I love Facebook. I check it during the day, usually on my iPhone, and update my status almost every day. Like most people, I have gotten back in touch with people I never thought I'd see again.
I"m lucky that I haven't had any unwanted people find or bother me. I keep everything private so they can't even see my profile picture. At one point I had over 300 friends. When I scrolled through them I realized I didn't talk to almost half of them. I ended up cutting about 150. I didn't like the idea of people not talking to me but looking through my photos.
I love being in close contact with family members now. I have cousins that I had no idea what was going on in their lives. Now we connect on FB and even talk on the phone, which I love.
The downside, for me, is that it's a time-sucker. I check my email and next thing I know, I've been on FB for a half-hour and haven't accomplished anything productive. Especially having it on my iPhone since it's always with me.
Within the last two days I've been lucky enough to find two long lost friends. One I worked with years ago and I've missed her over the years. The other was my best friend 30 years ago. I've often wondered about her and wish we could somehow reconnect. Now we have and I can't wait to see both of them.
So, my question is, does Facebook go against nature? It seemed natural that you'd meet people in life and sometimes the friendship stuck and sometimes it didn't.
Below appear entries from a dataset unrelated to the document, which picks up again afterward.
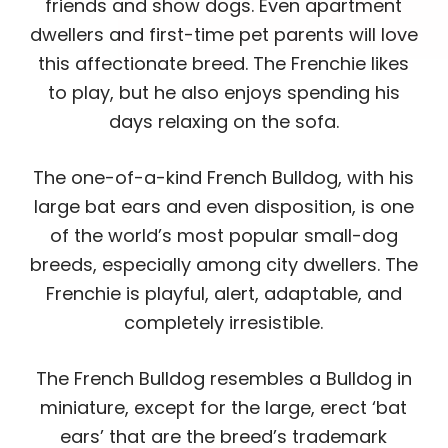
friends and show dogs. Even apartment
dwellers and first-time pet parents will love
this affectionate breed. The Frenchie likes
to play, but he also enjoys spending his
days relaxing on the sofa.
The one-of-a-kind French Bulldog, with his
large bat ears and even disposition, is one
of the world’s most popular small-dog
breeds, especially among city dwellers. The
Frenchie is playful, alert, adaptable, and
completely irresistible.
The French Bulldog resembles a Bulldog in
miniature, except for the large, erect ‘bat
ears’ that are the breed’s trademark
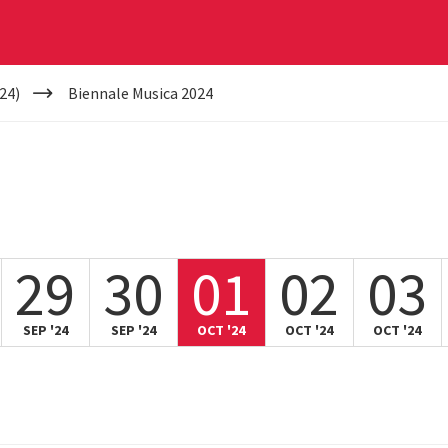
24)
Biennale Musica 2024
29
30
01
02
03
SEP '24
SEP '24
OCT '24
OCT '24
OCT '24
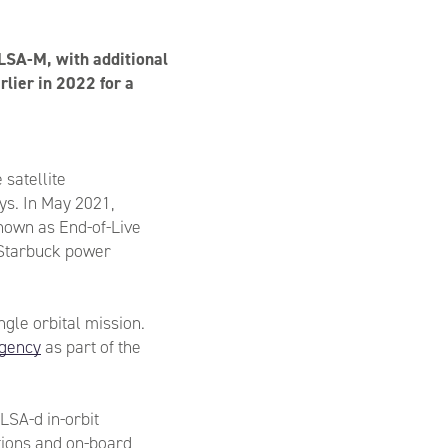
ELSA-M, with additional
lier in 2022 for a
 satellite
ys. In May 2021,
nown as End-of-Live
s Starbuck power
ngle orbital mission.
gency
as part of the
LSA-d in-orbit
tions and on-board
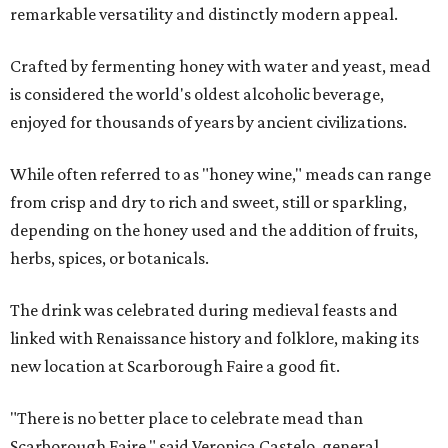
remarkable versatility and distinctly modern appeal.
Crafted by fermenting honey with water and yeast, mead
is considered the world's oldest alcoholic beverage,
enjoyed for thousands of years by ancient civilizations.
While often referred to as "honey wine," meads can range
from crisp and dry to rich and sweet, still or sparkling,
depending on the honey used and the addition of fruits,
herbs, spices, or botanicals.
The drink was celebrated during medieval feasts and
linked with Renaissance history and folklore, making its
new location at Scarborough Faire a good fit.
"There is no better place to celebrate mead than
Scarborough Faire," said Veronica Castelo, general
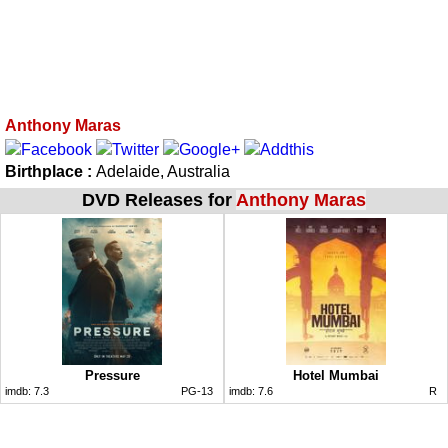
Anthony Maras
Birthplace :
Adelaide, Australia
DVD Releases for
Anthony Maras
Pressure
Hotel Mumbai
imdb:
7.3
PG-13
imdb:
7.6
R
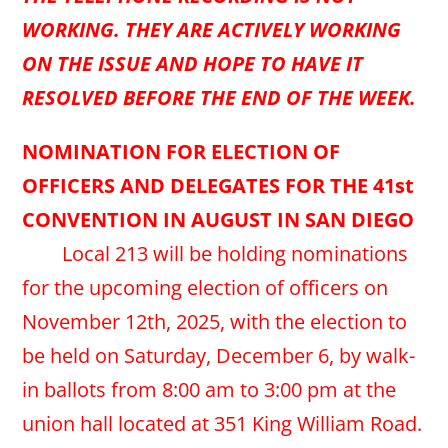
WORKING. THEY ARE ACTIVELY WORKING
ON THE ISSUE AND HOPE TO HAVE IT
RESOLVED BEFORE THE END OF THE WEEK.
NOMINATION FOR ELECTION OF
OFFICERS AND DELEGATES FOR THE 41st
CONVENTION IN AUGUST IN SAN DIEGO
Local 213 will be holding nominations
for the upcoming election of officers on
November 12th, 2025, with the election to
be held on Saturday, December 6, by walk-
in ballots from 8:00 am to 3:00 pm at the
union hall located at 351 King William Road.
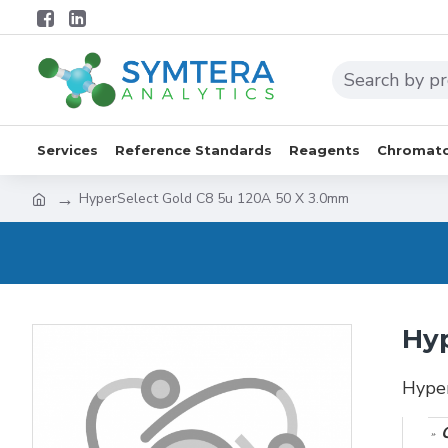
Services
Reference Standards
Reagents
Chromato
HyperSelect Gold C8 5u 120A 50 X 3.0mm
Hyp
Hype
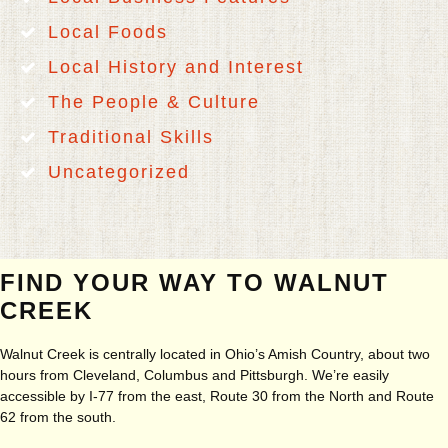
Local Foods
Local History and Interest
The People & Culture
Traditional Skills
Uncategorized
FIND YOUR WAY TO WALNUT
CREEK
Walnut Creek is centrally located in Ohio’s Amish Country, about two
hours from Cleveland, Columbus and Pittsburgh. We’re easily
accessible by I-77 from the east, Route 30 from the North and Route
62 from the south.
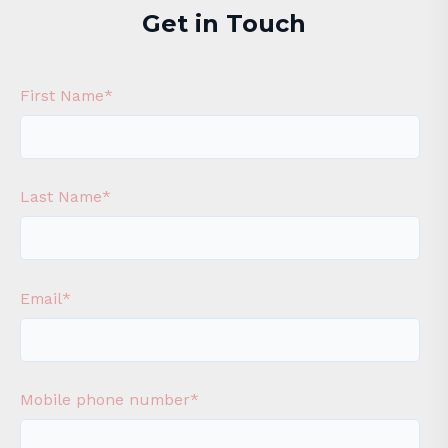
Get in Touch
First Name
*
Last Name
*
Email
*
Mobile phone number
*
I’m a fun-loving foster and adoptive mom juggling a teenager, a tween, and a toddler, all while navigating the wild world of homeschooling. I recently took the plunge and moved to a new state without ever setting foot there—talk about an adventure! This is my real-life story, filled with chaos and joy. My mission? To swap out traditional products and pharmaceuticals for healthier, natural options for my family. Oh, and I really miss writing, so I'm excited to weave that back into my life!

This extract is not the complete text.